Отец Андрей обулся, взял саквояж:
— Знаете, как бывает — вот живет старичок, всю жизнь честно трудился, его приглашают перед школьниками выступать, со всех сторон почитаемый-уважаемый. А у него в голове такие пакости, каких со стороны и предположить невозможно. Но он хоть на исповедь пришел, покаялся. А сколько нераскаявшихся? Со стороны — прекрасные люди. Промысла Божьего нам понимать не дано… Однажды, увидев слепца, ученики, спросили Христа: «Равви! кто согрешил, он или родители его, что родился слепым? Иисус отвечал: не согрешил ни он, ни родители его, но это для того, чтобы на нем явились дела Божии».
* * *
В коридор выглянула Анна Антоновна, но, увидев отца Андрея, пришла в смущение и ретировалась. В полоске света под дверью было заметно, как она отходит в глубь комнаты. Монах протянул руку к замку, Петр опередил его и повернул ключ:
— А разве нельзя быть просто хорошим человеком, без веры? Не делать зла, не грешить, но и Богу не молиться?
— Без Бога спастись нельзя… Спаситель пришел в этот мир и пострадал ради создания Церкви. Обещал, что Он будет с людьми во все дни до скончания века и действительно пребывает с нами в церковных таинствах. Нас спасут не честная жизнь и хорошие поступки: тогда Сыну Божию незачем было бы воплощаться и страдать. А верить в душе, «без посредников», как многие сегодня делают, — все равно что, проголодавшись, листать книгу кулинарных рецептов вместо того, чтобы идти в столовую.

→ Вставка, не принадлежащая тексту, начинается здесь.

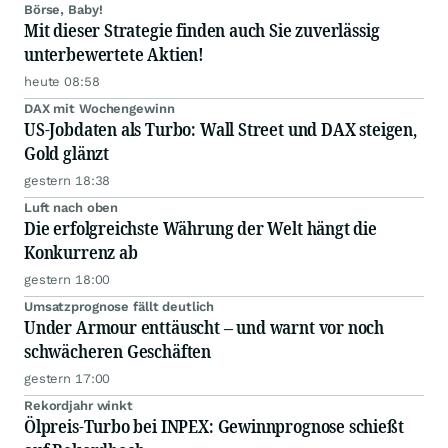
Börse, Baby!
Mit dieser Strategie finden auch Sie zuverlässig
unterbewertete Aktien!
heute 08:58
DAX mit Wochengewinn
US-Jobdaten als Turbo: Wall Street und DAX steigen,
Gold glänzt
gestern 18:38
Luft nach oben
Die erfolgreichste Währung der Welt hängt die
Konkurrenz ab
gestern 18:00
Umsatzprognose fällt deutlich
Under Armour enttäuscht – und warnt vor noch
schwächeren Geschäften
gestern 17:00
Rekordjahr winkt
Ölpreis-Turbo bei INPEX: Gewinnprognose schießt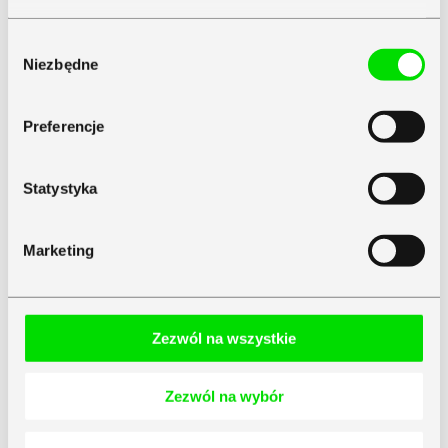
Zapoznaj się z
Polityką Prywatności
Symfonii
Wybór
Niezbędne
zgody
Preferencje
Statystyka
Marketing
Zezwól na wszystkie
Zezwól na wybór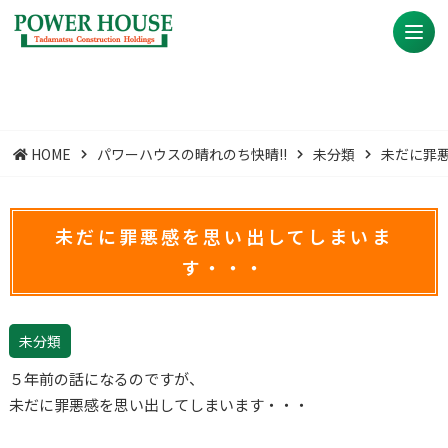
HOME
パワーハウスの晴れのち快晴!!
未分類
未だに罪
未だに罪悪感を思い出してしまいま
す・・・
未分類
５年前の話になるのですが、
未だに罪悪感を思い出してしまいます・・・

Авдеев слушал и одновременно думал о том, как по-разному люди тратят свою жизнь: учредитель «Святоградских ведомостей» Жора вкладывает в газету деньги, чтобы получить еще больше; Леня язык изобретает; Эсхил снимает своих любимых греков… А Валентин живет в сторожке — читает книги и убирает снег. Может, это и есть самое правильное — молиться и делать что-то по-настоящему полезное? Без «Святоградских ведомостей» и без Лёниного языка люди обойдутся, а по расчищенным Валентином дорожкам они ходят и спасибо говорят. Или, может, надо жить, как Манихин? Радоваться вкусным конфетам и писать глупые веселые стихи? Быть как дети…
Когда отец Андрей спускался вниз, скользя ладонью по перилам, Петр остановил его в последний раз:
— Батюшка, а зачем вообще Богу понадобилось создавать людей и этот мир? Ведь Он всемогущ — ну жил бы себе и жил. А теперь мы грешим, Он нас наказывает, мы страдаем. Для чего?

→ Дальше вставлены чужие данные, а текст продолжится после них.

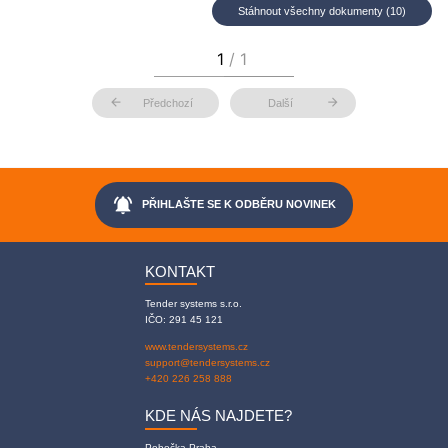
Stáhnout všechny dokumenty (10)
arrow_back
arrow_forward
Předchozí
Další
notifications_active
PŘIHLAŠTE SE K ODBĚRU NOVINEK
KONTAKT
Tender systems s.r.o.
IČO: 291 45 121
www.tendersystems.cz
support@tendersystems.cz
+420 226 258 888
KDE NÁS NAJDETE?
Pobočka Praha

— Только Он Сам знает ответ на этот вопрос до конца, — обернулся монах. — Но для меня лучшим объяснением является такое: в Писании сказано, что Бог есть Любовь. А любовь предполагает, что ее можно с кем-то разделить. И Господь создал того, кто мог бы любить Его и кого мог бы любить Он.
Этой ночью, ближе к утру, Авдееву приснился сон: начался новый Всемирный потоп. Но поскольку люди очень много грешили, вместо воды с неба падает не вода, а снег — Всемирный снегопад. Возможности построить новый ковчег и спастись нет. Снег все валит и валит, засыпает небоскребы, горы… В белой толще, как орехи в торте, — задохнувшиеся на разной высоте люди и устремленная ввысь снегоуборочная техника. А он, Петр, широкой лопатой разгребает снег для тех, кто еще жив, и просит Бога только об одном — чтобы Он дал сил продолжать.